## Required work
What lines in this listing contain the string "onze"? Report each one by copying it.

## Data provided
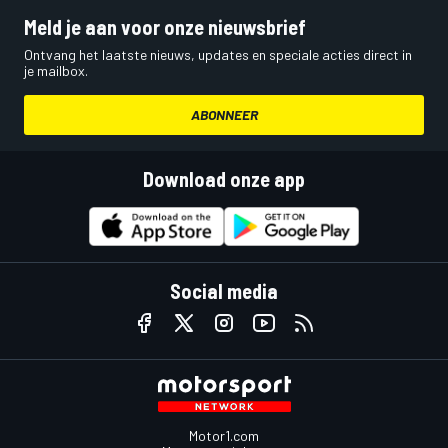
Meld je aan voor onze nieuwsbrief
Ontvang het laatste nieuws, updates en speciale acties direct in
je mailbox.
ABONNEER
Download onze app
Social media
Motor1.com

## Solved exercise
Meld je aan voor onze nieuwsbrief
Download onze app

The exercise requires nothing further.